The Queensland Film Festival has been announced today, a new Brisbane-based three-day event that aims to foster engagement with a carefully selected and curated program of 12 features and shorts that are unlikely to see Australian theatrical release beyond festival screenings. Supported by David Stratton and Jason Di Rosso, the Queensland Film Festival looks to take a more academic approach to modern cinema than its more recent festival counterparts.
Brisbane has historically been a fraught environment for film festivals – 2014 saw the cancellation of the Brisbane International Film Festival, which itself was a replacement for the Brisbane Film Festival; while the Brisbane Asia Pacific Film Festival stepped in to take its place, the Queensland Film Festival looks to serve a less mainstream market with a smaller, more targeted program. Although its success is yet to be seen, the backing of Australian cinema legend David Stratton suggests that Queensland Film Festival’s attempts to reclaim a space for Brisbane film culture to thrive will not be in vain.
The current program is fairly impressive, featuring Peter Strickland’s hotly anticipated The Duke of Burgundy, Philippe Garrel’s Melbourne International Film Festival favourite Jealousy, Guy Maddin and Evan Johnson’s collaboration The Forbidden Room, and Brisbane-based filmmaker Peter Blackburn’s first time feature effort Eight.1 The current selection of titles and the announcement of supplemental events and post-film discussions showcase an interesting trend: the festival is attempting to generate filmic discourse rather than chasing a profit motive.
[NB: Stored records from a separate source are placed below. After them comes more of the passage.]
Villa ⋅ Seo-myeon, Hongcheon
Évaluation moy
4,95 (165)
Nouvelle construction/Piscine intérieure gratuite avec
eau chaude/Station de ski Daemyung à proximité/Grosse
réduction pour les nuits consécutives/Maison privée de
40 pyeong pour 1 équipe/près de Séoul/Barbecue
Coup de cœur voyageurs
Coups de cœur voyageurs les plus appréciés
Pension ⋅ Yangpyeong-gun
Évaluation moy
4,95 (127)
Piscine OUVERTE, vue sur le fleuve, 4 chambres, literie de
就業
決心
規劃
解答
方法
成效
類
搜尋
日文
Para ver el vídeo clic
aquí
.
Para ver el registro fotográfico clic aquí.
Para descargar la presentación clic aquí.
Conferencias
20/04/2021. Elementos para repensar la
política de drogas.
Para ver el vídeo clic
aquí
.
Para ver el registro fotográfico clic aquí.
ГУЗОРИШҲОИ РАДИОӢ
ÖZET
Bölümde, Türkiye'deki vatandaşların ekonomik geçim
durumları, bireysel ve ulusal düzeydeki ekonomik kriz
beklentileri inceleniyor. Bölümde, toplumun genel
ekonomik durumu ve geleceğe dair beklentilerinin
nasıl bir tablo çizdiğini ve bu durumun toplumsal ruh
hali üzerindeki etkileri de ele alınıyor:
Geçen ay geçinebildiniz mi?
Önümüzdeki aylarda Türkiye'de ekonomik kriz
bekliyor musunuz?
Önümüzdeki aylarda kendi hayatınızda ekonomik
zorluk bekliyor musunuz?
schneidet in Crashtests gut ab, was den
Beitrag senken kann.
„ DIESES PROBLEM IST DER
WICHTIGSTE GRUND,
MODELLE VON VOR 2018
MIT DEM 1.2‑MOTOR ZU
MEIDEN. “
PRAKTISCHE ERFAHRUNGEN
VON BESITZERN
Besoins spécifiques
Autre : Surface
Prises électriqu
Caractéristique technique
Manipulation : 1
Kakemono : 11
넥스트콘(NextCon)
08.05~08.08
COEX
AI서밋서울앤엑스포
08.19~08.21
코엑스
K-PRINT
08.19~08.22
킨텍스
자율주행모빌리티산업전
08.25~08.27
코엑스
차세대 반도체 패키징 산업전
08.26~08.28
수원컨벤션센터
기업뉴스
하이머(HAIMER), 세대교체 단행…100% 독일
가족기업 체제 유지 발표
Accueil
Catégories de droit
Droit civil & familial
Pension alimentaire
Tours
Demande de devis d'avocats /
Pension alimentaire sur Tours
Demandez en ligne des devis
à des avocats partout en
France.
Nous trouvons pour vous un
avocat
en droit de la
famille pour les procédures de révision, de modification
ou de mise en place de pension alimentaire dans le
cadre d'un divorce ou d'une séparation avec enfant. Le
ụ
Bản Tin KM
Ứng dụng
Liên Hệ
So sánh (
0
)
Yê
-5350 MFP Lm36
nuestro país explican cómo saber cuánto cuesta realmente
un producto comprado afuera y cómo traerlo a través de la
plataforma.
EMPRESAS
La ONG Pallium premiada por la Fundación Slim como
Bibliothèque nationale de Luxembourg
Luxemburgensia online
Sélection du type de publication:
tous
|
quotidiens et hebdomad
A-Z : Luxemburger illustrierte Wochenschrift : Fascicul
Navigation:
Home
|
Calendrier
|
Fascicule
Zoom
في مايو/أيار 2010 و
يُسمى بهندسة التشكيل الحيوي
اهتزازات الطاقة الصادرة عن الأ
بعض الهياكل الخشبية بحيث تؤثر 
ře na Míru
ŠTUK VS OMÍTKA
The Queensland Film Festival could be exactly the solution Brisbane needs to fill the gap left by the Brisbane International Film Festival, stripping back scope in favour of quality, although the decision to tackle a fairly limited program could also serve to hurt the festival – only time will tell. Taking place from 24-26 July, just a week before the Melbourne International Film Festival and over a month after the Sydney Film Festival, it will provide the Queensland Film Festival with ample opportunity to pick up additional content from Cannes, although the inclusion of Jealousy, a film that will have premiered almost two years prior to its screening here, shows that the curators are more concerned with the quality of their product than its freshness.
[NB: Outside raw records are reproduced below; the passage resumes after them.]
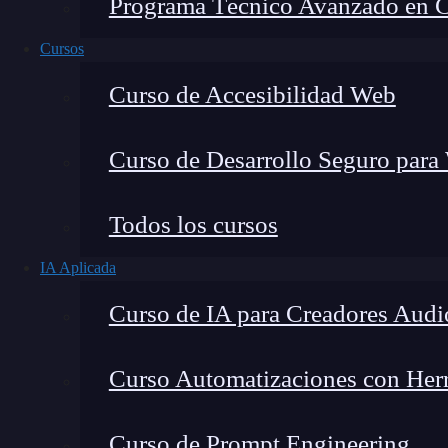
Programa Técnico Avanzado en Cib
Cursos
Curso de Accesibilidad Web
Curso de Desarrollo Seguro para
Todos los cursos
IA Aplicada
Lucia Gómez Salgado
Curso de IA para Creadores Audi
Contribuyo a acercar la realidad del sector tecno
visión de mercado y experiencia directa en proces
Curso Automatizaciones con Herra
Curso de Prompt Engineering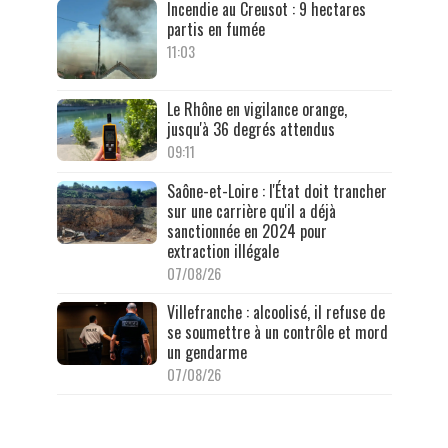
Incendie au Creusot : 9 hectares
partis en fumée
11:03
Le Rhône en vigilance orange,
jusqu'à 36 degrés attendus
09:11
Saône-et-Loire : l'État doit trancher
sur une carrière qu'il a déjà
sanctionnée en 2024 pour
extraction illégale
07/08/26
Villefranche : alcoolisé, il refuse de
se soumettre à un contrôle et mord
un gendarme
07/08/26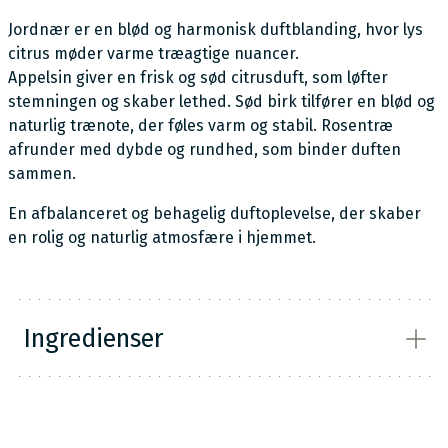
Jordnær er en blød og harmonisk duftblanding, hvor lys
citrus møder varme træagtige nuancer.
Appelsin giver en frisk og sød citrusduft, som løfter
stemningen og skaber lethed. Sød birk tilfører en blød og
naturlig trænote, der føles varm og stabil. Rosentræ
afrunder med dybde og rundhed, som binder duften
sammen.
En afbalanceret og behagelig duftoplevelse, der skaber
en rolig og naturlig atmosfære i hjemmet.
Ingredienser
INCI: Citrus Sinensis Peel Oil; Betula Alba Bark Oil;
Aniba Rosaeodora Wood Oil Allergener: Indeholder
naturligt forekommende: Limonene; Linalool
The festival looks to be interested in delivering quality arthouse fare across Queensland for the foreseeable future, announcing aims to expand beyond Brisbane into regional centres over the next couple of years. Hopefully the festival will be a success, it could act as a nice companion to Sydney Film Festival’s Travelling Film Festival, allowing them to focus on other regional centres Australia-wide, and a worthy counterpoint to the specific focus of the Brisbane Asia Pacific Film Festival, which looks as though it will return again towards the end of the year.